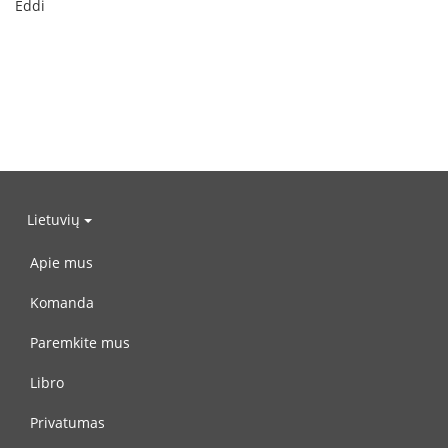
Eddi
Lietuvių
Apie mus
Komanda
Paremkite mus
Libro
Privatumas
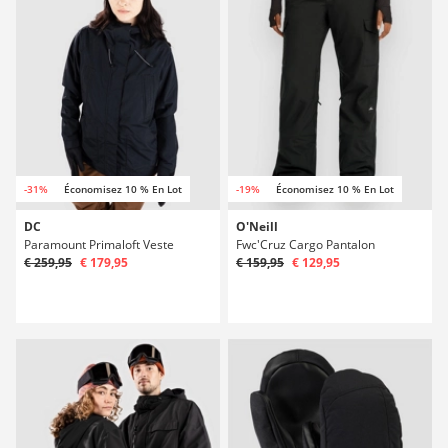
-31%
Économisez 10 % En Lot
-19%
Économisez 10 % En Lot
DC
O'Neill
Paramount Primaloft Veste
Fwc'Cruz Cargo Pantalon
€ 259,95
€ 179,95
€ 159,95
€ 129,95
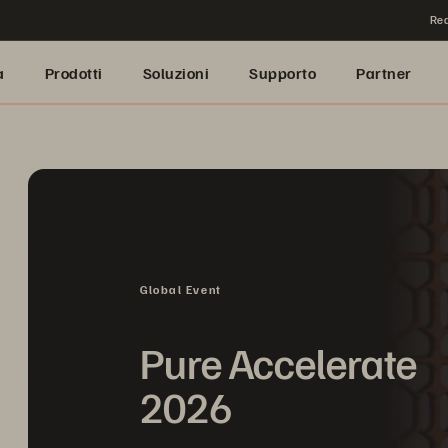
Rea
a
Prodotti
Soluzioni
Supporto
Partner
Global Event
Pure Accelerate
2026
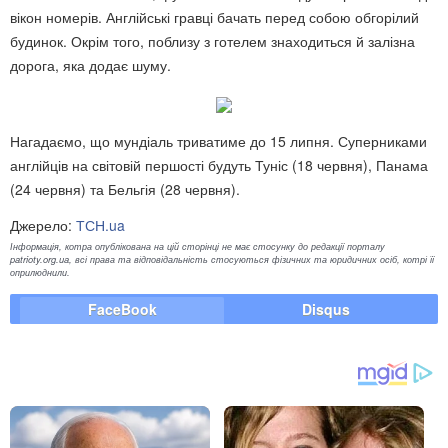
вікон номерів. Англійські гравці бачать перед собою обгорілий
будинок. Окрім того, поблизу з готелем знаходиться й залізна
дорога, яка додає шуму.
Нагадаємо, що мундіаль триватиме до 15 липня. Суперниками
англійців на світовій першості будуть Туніс (18 червня), Панама
(24 червня) та Бельгія (28 червня).
Джерело:
ТСН.ua
Інформація, котра опублікована на цій сторінці не має стосунку до редакції порталу
patrioty.org.ua, всі права та відповідальність стосуються фізичних та юридичних осіб, котрі її
оприлюднили.
FaceBook
Disqus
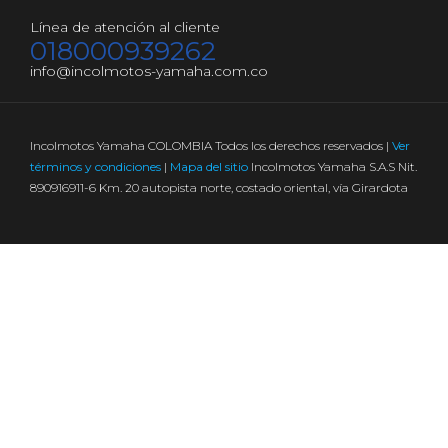
Línea de atención al cliente
018000939262
info@incolmotos-yamaha.com.co
Incolmotos Yamaha COLOMBIA Todos los derechos reservados |
Ver
términos y condiciones
|
Mapa del sitio
Incolmotos Yamaha S.A.S Nit.
890916911-6 Km. 20 autopista norte, costado oriental, vía Girardota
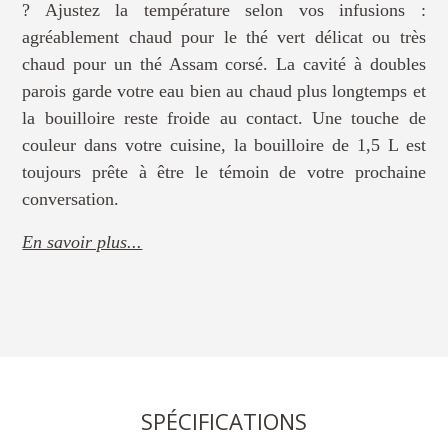
? Ajustez la température selon vos infusions :
agréablement chaud pour le thé vert délicat ou très
chaud pour un thé Assam corsé. La cavité à doubles
parois garde votre eau bien au chaud plus longtemps et
la bouilloire reste froide au contact. Une touche de
couleur dans votre cuisine, la bouilloire de 1,5 L est
toujours prête à être le témoin de votre prochaine
conversation.
En savoir plus...
SPÉCIFICATIONS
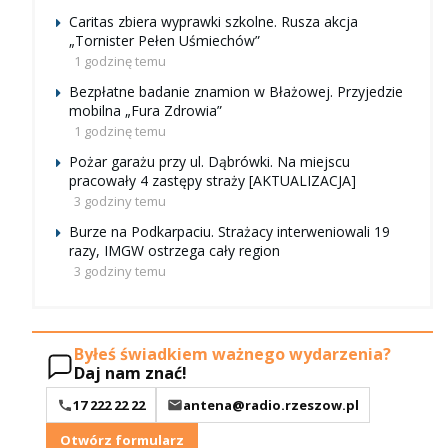
Caritas zbiera wyprawki szkolne. Rusza akcja
„Tornister Pełen Uśmiechów”
1 godzinę temu
Bezpłatne badanie znamion w Błażowej. Przyjedzie
mobilna „Fura Zdrowia”
1 godzinę temu
Pożar garażu przy ul. Dąbrówki. Na miejscu
pracowały 4 zastępy straży [AKTUALIZACJA]
3 godziny temu
Burze na Podkarpaciu. Strażacy interweniowali 19
razy, IMGW ostrzega cały region
3 godziny temu
Byłeś świadkiem ważnego wydarzenia?
Daj nam znać!
17 222 22 22
antena@radio.rzeszow.pl
Otwórz formularz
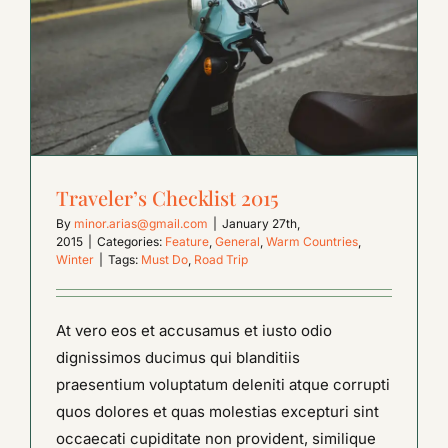
Traveler’s Checklist 2015
By
minor.arias@gmail.com
|
January 27th,
2015
|
Categories:
Feature
,
General
,
Warm Countries
,
Winter
|
Tags:
Must Do
,
Road Trip
At vero eos et accusamus et iusto odio
dignissimos ducimus qui blanditiis
praesentium voluptatum deleniti atque corrupti
quos dolores et quas molestias excepturi sint
occaecati cupiditate non provident, similique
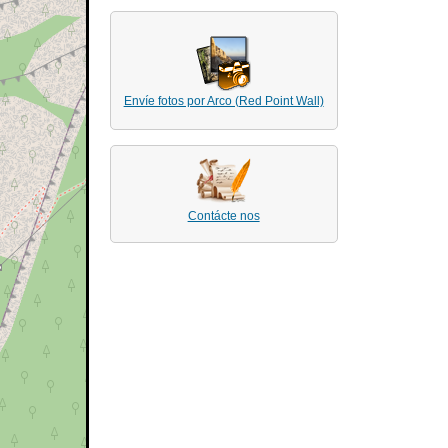
Envíe fotos por Arco (Red Point Wall)
Contácte nos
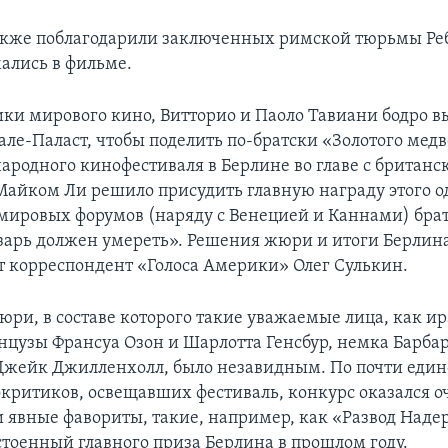
кже поблагодарили заключенных римской тюрьмы Ре
ались в фильме.
ки мирового кино, Витторио и Паоло Тавиани бодро 
але-Паласт, чтобы поделить по-братски «Золотого мед
ародного кинофестиваля в Берлине во главе с британ
айком Ли решило присудить главную награду этого од
ировых форумов (наряду с Венецией и Каннами) бра
зарь должен умереть». Решения жюри и итоги Берлин
 корреспондент «Голоса Америки» Олег Сулькин.
ри, в составе которого такие уважаемые лица, как и
нцузы Франсуа Озон и Шарлотта Генсбур, немка Барбар
Джейк Джилленхолл, было незавидным. По почти еди
ритиков, освещавших фестиваль, конкурс оказался о
и явные фавориты, такие, например, как «Развод Над
стоенный главного приза Берлина в прошлом году.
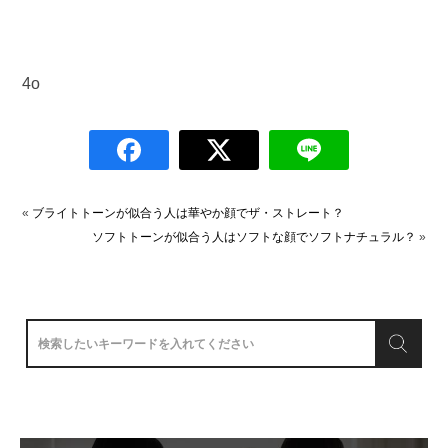
4o
«
ブライトトーンが似合う人は華やか顔でザ・ストレート？
ソフトトーンが似合う人はソフトな顔でソフトナチュラル？
»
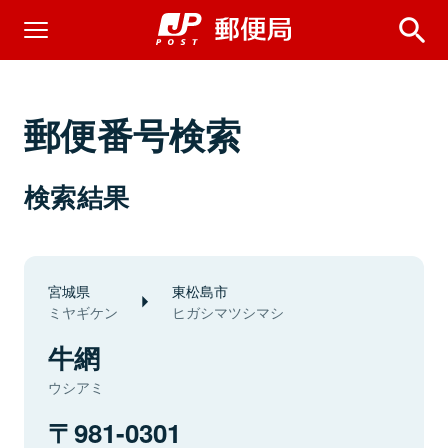
郵便番号検索
検索結果
宮城県
東松島市
ミヤギケン
ヒガシマツシマシ
牛網
ウシアミ
981-0301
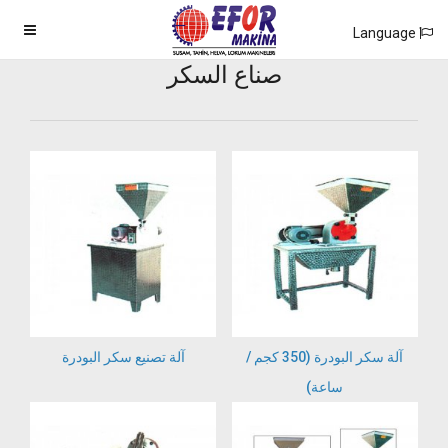
Language
صناع السكر
آلة سكر البودرة (350 كجم /
آلة تصنيع سكر البودرة
ساعة)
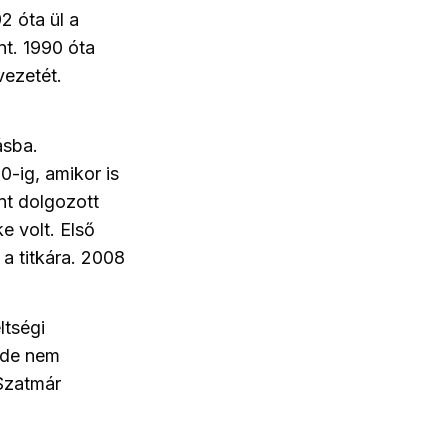
2 óta ül a
t. 1990 óta
vezetét.
ásba.
0-ig, amikor is
nt dolgozott
e volt. Első
a titkára. 2008
ltségi
, de nem
 Szatmár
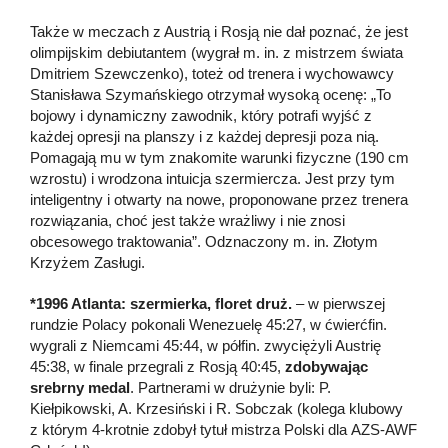
Także w meczach z Austrią i Rosją nie dał poznać, że jest
olimpijskim debiutantem (wygrał m. in. z mistrzem świata
Dmitriem Szewczenko), toteż od trenera i wychowawcy
Stanisława Szymańskiego otrzymał wysoką ocenę: „To
bojowy i dynamiczny zawodnik, który potrafi wyjść z
każdej opresji na planszy i z każdej depresji poza nią.
Pomagają mu w tym znakomite warunki fizyczne (190 cm
wzrostu) i wrodzona intuicja szermiercza. Jest przy tym
inteligentny i otwarty na nowe, proponowane przez trenera
rozwiązania, choć jest także wrażliwy i nie znosi
obcesowego traktowania”. Odznaczony m. in. Złotym
Krzyżem Zasługi.
*1996 Atlanta: szermierka, floret druż.
– w pierwszej
rundzie Polacy pokonali Wenezuelę 45:27, w ćwierćfin.
wygrali z Niemcami 45:44, w półfin. zwyciężyli Austrię
45:38, w finale przegrali z Rosją 40:45,
zdobywając
srebrny medal
. Partnerami w drużynie byli: P.
Kiełpikowski, A. Krzesiński i R. Sobczak (kolega klubowy
z którym 4-krotnie zdobył tytuł mistrza Polski dla AZS-AWF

What you need to do: The lines sought are those in the data above that include the string "trenera"; copy each one.

Answer for the task:
Dmitriem Szewczenko), toteż od trenera i wychowawcy
inteligentny i otwarty na nowe, proponowane przez trenera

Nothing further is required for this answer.